Política

Vereadores votam ética e adulteração na segunda

Gilmar Dias
| Tempo de leitura: 2 min

Os vereadores devem discutir e votar na sessão de segunda-feira dois projetos de lei polêmicos. O primeiro é o que institui o códido de ética e decoro parlamentar do vereador, de autoria de Rodrigo Agostinho (PMDB). O segundo é o que pune proprietários de postos de combustíveis que comercializarem produtos adulterados, assinado pelo vereador Faria Neto (PDT).

O código de ética chegou a constar da pauta legislativa do último dia 25, mas a pedido do vereador Leandro Martins (PPS) sua discussão e votação foram adiados por duas reuniões ordinárias.

O projeto estabelece processo disciplinar para parlamentares que descumprirem o estabelecido no código, como desrespeitar colegas e o público em geral através de palavras e expressões incompatíveis com a dignidade do mandato, seja durante discurso ou no relacionamento diário.

Se aprovado, os vereadores estarão impedidos, no exercício do mandato, de serem proprietários, controladores ou diretores de empresas que gozem de favor decorrente de contrato com pessoas jurídica de direito público ou nelas exercer função remunerada.

O projeto estabelece medidas disciplinares para o descumprimento de suas normas. São eles advertência, censura, perda temporária de mandato e cassação. O cumprimento das normas será observada por um conselho de ética - formado por cinco membros titulares com mandato de dois anos -, que atuará na preservação da dignidade do mandato.

Os vereadores também vão discutir e votar projeto de lei que pune com a cassação de alvará de funcionamento os proprietários de postos de combustíveis que comercializarem produtos adulterados.

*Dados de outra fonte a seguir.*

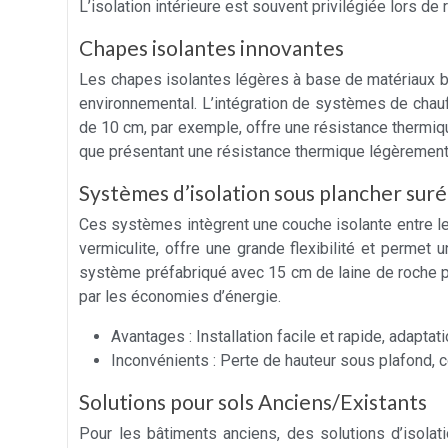
L’isolation intérieure est souvent privilégiée lors de 
Chapes isolantes innovantes
Les chapes isolantes légères à base de matériaux bi
environnemental. L’intégration de systèmes de chau
de 10 cm, par exemple, offre une résistance thermiqu
que présentant une résistance thermique légèrement
Systèmes d’isolation sous plancher sur
Ces systèmes intègrent une couche isolante entre le so
vermiculite, offre une grande flexibilité et permet
système préfabriqué avec 15 cm de laine de roche peu
par les économies d’énergie.
Avantages : Installation facile et rapide, adaptat
Inconvénients : Perte de hauteur sous plafond, co
Solutions pour sols Anciens/Existants
Pour les bâtiments anciens, des solutions d’isolat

Segundo Faria, esse tipo de crime se tornou comum em todo o País, causando danos mecânicos aos veículos e prejuízos financeiros a seus proprietários. “O projeto tem por objetivo criar condições para acelerar a punição no âmbito local, com base em documentos que comprovem a prática infracional.”

Polêmica

Também está na pauta da reunião de segunda-feira da Câmara o projeto de autoria do prefeito Nilson Costa (PPS) que propõe a flexibilização do estatuto do servidor público municipal. Mas o secretário de Administração, Luiz Freitas, adiantou, ontem, que a votação da proposta será adiada porque o assunto está em discussão com o Sindicato dos Servidores Públicos Municipais (Sinserm).

A matéria propõe a retirada da validade da apresentação do atestado médico para ausência do serviço acima de dez dias e institui penalidades. Ela é legal porque o regime trabalhista da categoria é estatutário e não celetista.

Nesse caso específico, o servidor será penalizado com a perda de dez dias de suas férias do ano. Já o funcionário que faltar acima de 30 dias consecutivos ou 60 dias alternados perderá o direito das férias. A mesma penalidade será aplicada para o servidor em licença por acidente de trabalho que exceder seis meses de afastamento.

Atualmente, o atestado médico para justificar faltas é aceito pela Administração. A única exceção é para casos de funcionários que necessitam acompanhar familiares doentes ou que faltem ao serviço por motivo particular.